The other major purpose of connected intersections – whose results have actually taken a significant lead over parallel efforts in the safety field – is to streamline traffic flows and put an end to traffic jams. For a good number of years now, automated cameras have been filming at reputedly dangerous road junctions, enabling the authorities to proceed against drivers who infringe the rules of the road. This has in turn had a demonstrably positive effect on traffic flows. By modelling all the traffic in real time, the surveillance cameras – which are a lot smarter nowadays than they used to be – are able to take a series of decisions in order to prevent traffic jams from building up. This might simply mean increasing the amount of time a traffic light stays at red, actually telling cars to slow down, or suggesting that drivers take an alternative route. In this way, the connected intersections can improve the overall management of traffic flows.

There are however other innovative approaches in existence which go even further. In Canada, Dr Samah El-Tantawy, a Post-Doctoral Fellow in the Department of Civil Engineering at the University of Toronto, has developed a coordinated traffic signal control system drawing on game theory concepts and a Multi-Agent Reinforcement Learning Integrated Network (MARLIN). Marlin uses artificial intelligence and machine learning to optimise traffic light sequences. Instead of having the traffic lights programmed in a rigid, centralised fashion, Marlin enables them to communicate and coordinate among themselves.

Using intelligent traffic lights means that each intersection collaborates with the others so as to decide the best step to take to reduce traffic jams

Samah El-Tantawy, Post-Doctoral Fellow, Department of Civil Engineering at University of Toronto

Sensors in the ground linked to a communication system relays data to them in real time. Marlin decides on a second-by-second basis what should happen, both for its own traffic sector and as part of the wider traffic environment, depending on information coming from other traffic lights.

During the first trial carried out on sixty sets of traffic lights in Toronto, Marlin reduced traffic jams by 40%, including during rush hours when the traffic is particularly dense, and succeeded in cutting journey times by 26%. This excellent result is only the start, given the current boom in innovations linked to intelligent traffic lights. Bill Valle, Director of Engineering & Capital Projects/City Engineer for the city of Chula Vista, near San Diego in California, has no doubt that “deploying systems for smart intersections that quickly respond to traffic patterns will improve mobility in our community and is a vital component of the long-term strategy to lay a foundation for smart cities infrastructure.”
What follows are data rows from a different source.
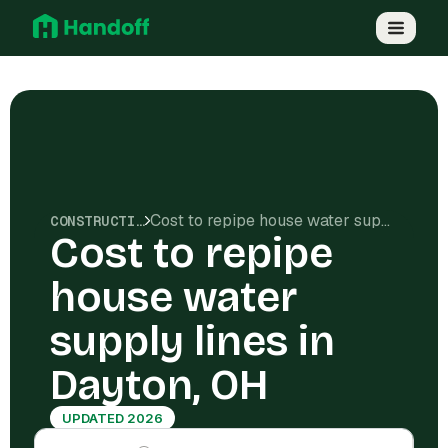
Cost to repipe house water supply lines in Dayton, OH
CONSTRUCTION COSTS
Cost to repipe
house water
supply lines in
Dayton, OH
UPDATED 2026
Chula Vista, a city of 200,000 inhabitants located in southern California, has just decided to roll out on a large scale an ambitious system of ‘smart intersections’ designed to adapt to traffic patterns in real time. In the first quarter of 2018, SynchroGreen™ an adaptive traffic control system developed by Texas-based company Trafficware, which specialises in optimising car and pedestrian flows, will deliver data from 28 road junctions along Chula Vista’s three main arteries. SynchroGreen is able to take dynamic synchronisation decisions in real time. This is intended to be a win-win initiative at all levels. The Chula Vista municipal authorities have stated that the aim of this project is not only to achieve a substantial reduction in travelling time across the city, plus associated safety improvements, but also to make Chula Vista a more environmentally-friendly town by reducing greenhouse gas emissions through traffic optimisation.

All these innovations are clearly moving towards Smart Cities that are organised to take mobility into account. However, some degree of caution needs to be exercised. Disseminating private data on cars and their drivers left, right and centre will require specific regulation and a ‘secure by design’ framework if abuses are to be avoided. Moreover, appropriate safeguard systems will have to be put in place to defend against hacker attacks. Debate has been underway for some time regarding the vulnerability of connected objects and the need to protect the data they produce, and this will certainly be one of the main issues surrounding the rollout of these revolutionary ‘Smart Mobility’ tools.